Вспомнив, как расцветал Адам, когда она была рядом с ним, она без колебаний ответила:
– Нет.
– Но ведь вы могли себя обеспечить на всю жизнь, чтоб никогда больше не работать. Отчего же вы этого не сделали?
Он стремился уничтожить ее – это читалось в глазах, в угрожающей позе, – и ртутный столбик, отмечающий накал ее гнева, поднялся еще на несколько делений.
– Я получила от Адама квартиру, машину и акции, приобретенные на мое имя. – Она взглянула на него с гордостью. – Этого вполне достаточно, чтобы призрак нищеты никогда не маячил на моем горизонте.
– И все-таки это мизер по сравнению с общей суммой, в которую оценивается состояние моего отца, – настаивал Джейк.
– Я понятия не имела о размерах его капитала, – отозвалась Лизетта. – И все наследство, кроме того, что он подарил мне во время нашей совместной жизни, по праву принадлежит вам.
Его потемневшие глаза напоминали отполированные агаты, а у нее в груди уже нарастала неудержимая ярость.
– Что вам от меня нужно? – резко спросила она.

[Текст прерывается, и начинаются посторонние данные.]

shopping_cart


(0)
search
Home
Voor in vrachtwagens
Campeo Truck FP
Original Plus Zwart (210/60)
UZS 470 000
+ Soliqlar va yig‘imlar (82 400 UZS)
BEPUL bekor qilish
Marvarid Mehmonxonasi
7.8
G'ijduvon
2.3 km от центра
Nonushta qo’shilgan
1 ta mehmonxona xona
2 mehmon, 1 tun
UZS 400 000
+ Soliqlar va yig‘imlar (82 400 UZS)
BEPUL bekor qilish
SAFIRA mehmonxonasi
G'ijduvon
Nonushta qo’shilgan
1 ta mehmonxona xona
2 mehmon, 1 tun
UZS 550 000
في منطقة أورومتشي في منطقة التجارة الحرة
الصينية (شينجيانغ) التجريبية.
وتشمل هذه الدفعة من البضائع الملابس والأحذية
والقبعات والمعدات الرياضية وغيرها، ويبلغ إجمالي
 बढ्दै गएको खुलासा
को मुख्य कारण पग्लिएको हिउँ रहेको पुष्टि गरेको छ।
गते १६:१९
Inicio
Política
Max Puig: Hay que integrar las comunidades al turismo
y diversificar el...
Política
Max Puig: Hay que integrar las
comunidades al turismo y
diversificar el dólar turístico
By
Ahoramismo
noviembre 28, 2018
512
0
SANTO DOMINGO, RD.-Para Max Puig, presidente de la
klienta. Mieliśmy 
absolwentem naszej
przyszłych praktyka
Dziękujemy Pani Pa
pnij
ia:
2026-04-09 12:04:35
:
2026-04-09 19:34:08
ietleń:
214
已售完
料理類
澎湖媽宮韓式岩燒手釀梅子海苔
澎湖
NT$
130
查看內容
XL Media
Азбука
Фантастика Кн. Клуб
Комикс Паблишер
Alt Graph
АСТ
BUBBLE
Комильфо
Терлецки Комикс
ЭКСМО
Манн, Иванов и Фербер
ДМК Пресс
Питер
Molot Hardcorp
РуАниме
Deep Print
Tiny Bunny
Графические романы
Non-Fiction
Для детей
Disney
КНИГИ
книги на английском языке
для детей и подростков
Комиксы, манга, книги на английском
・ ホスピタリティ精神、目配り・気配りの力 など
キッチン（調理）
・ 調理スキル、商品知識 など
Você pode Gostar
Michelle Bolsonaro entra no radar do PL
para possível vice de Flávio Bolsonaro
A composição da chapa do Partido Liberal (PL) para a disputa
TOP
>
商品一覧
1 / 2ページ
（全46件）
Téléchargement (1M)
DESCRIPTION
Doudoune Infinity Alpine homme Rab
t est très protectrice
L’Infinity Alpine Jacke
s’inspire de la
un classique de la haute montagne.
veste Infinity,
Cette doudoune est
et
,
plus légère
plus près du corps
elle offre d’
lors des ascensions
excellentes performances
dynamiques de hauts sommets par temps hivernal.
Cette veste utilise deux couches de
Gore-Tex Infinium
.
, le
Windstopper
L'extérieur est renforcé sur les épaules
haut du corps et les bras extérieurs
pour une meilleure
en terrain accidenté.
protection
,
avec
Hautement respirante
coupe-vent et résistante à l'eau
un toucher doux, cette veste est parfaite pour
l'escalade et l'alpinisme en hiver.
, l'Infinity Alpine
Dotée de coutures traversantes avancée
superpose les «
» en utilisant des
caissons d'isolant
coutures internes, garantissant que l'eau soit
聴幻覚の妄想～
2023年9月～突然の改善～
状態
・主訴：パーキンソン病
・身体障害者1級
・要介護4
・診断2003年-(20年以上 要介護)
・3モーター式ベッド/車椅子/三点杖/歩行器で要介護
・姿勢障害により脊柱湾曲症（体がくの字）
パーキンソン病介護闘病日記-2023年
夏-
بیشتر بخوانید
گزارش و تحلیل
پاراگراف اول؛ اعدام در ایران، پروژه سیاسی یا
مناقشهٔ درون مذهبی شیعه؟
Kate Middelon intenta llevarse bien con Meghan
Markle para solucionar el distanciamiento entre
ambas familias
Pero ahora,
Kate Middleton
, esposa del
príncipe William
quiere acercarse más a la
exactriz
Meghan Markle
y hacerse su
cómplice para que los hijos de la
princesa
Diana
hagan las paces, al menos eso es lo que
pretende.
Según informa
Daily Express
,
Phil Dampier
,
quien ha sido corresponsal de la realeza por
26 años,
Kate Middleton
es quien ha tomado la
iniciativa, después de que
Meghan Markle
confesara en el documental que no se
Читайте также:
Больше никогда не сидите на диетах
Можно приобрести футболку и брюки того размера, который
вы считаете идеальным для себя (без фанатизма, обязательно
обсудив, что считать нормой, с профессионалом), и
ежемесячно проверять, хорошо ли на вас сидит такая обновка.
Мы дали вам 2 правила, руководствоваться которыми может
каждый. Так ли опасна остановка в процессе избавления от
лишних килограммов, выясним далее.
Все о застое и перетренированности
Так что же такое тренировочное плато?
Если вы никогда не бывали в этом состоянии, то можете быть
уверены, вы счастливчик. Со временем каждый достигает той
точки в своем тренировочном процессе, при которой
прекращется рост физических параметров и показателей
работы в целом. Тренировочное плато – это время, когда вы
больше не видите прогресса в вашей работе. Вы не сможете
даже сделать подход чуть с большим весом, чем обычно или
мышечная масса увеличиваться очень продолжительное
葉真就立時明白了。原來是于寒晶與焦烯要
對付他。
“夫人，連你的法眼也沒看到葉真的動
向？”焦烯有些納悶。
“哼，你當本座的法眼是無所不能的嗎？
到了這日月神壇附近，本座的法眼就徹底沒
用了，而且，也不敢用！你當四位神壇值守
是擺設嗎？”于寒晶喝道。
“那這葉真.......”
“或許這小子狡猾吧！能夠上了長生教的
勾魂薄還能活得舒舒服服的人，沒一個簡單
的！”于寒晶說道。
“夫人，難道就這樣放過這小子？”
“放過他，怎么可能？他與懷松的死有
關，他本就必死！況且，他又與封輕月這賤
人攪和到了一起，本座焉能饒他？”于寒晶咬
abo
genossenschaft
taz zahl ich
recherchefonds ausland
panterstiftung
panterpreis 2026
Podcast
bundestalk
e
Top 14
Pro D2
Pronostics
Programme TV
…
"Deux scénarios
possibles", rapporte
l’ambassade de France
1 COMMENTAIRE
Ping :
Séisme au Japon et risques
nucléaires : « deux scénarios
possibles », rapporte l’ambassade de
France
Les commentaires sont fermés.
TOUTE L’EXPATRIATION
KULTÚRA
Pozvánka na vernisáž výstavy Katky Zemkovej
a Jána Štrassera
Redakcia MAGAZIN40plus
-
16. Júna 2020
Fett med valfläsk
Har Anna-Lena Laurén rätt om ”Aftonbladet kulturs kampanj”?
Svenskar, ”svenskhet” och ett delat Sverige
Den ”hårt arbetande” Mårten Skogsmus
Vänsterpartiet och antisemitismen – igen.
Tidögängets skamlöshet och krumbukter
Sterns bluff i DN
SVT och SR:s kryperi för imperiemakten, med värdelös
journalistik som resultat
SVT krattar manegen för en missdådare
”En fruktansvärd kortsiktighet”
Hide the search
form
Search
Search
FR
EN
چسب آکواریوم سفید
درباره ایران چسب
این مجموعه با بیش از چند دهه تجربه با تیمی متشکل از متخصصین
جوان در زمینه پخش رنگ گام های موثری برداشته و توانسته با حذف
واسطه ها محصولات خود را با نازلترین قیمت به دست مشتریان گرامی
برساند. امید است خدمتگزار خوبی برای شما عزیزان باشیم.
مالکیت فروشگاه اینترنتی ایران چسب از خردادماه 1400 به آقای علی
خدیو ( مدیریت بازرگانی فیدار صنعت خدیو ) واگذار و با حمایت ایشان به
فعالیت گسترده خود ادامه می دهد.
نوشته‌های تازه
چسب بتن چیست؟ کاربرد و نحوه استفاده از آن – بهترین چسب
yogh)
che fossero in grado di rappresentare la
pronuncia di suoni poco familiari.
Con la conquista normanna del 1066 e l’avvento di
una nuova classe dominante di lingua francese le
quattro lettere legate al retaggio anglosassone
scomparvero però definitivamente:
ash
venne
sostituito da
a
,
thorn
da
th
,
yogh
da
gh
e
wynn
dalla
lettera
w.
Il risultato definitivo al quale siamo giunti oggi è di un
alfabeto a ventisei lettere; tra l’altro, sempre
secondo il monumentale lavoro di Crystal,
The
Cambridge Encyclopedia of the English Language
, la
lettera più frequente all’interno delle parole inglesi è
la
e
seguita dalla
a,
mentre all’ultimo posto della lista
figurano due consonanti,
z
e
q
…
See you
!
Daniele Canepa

– Поговорить, – ответил он своим обманчиво мягким голосом. – Надеюсь, это не возбраняется?
– О чем?
Лизетта в одночасье утратила все свои хорошие манеры, и то, что этот человек сумел-таки вывести ее из равновесия, злило еще больше.
– Главным образом о вас. На службе вы уравновешенны, деловиты, но, стоит с вами пообщаться вне стен офиса, вы предстаете совсем в ином обличье. Вчера вечером вы мне это продемонстрировали, а сегодня продолжаете доказывать.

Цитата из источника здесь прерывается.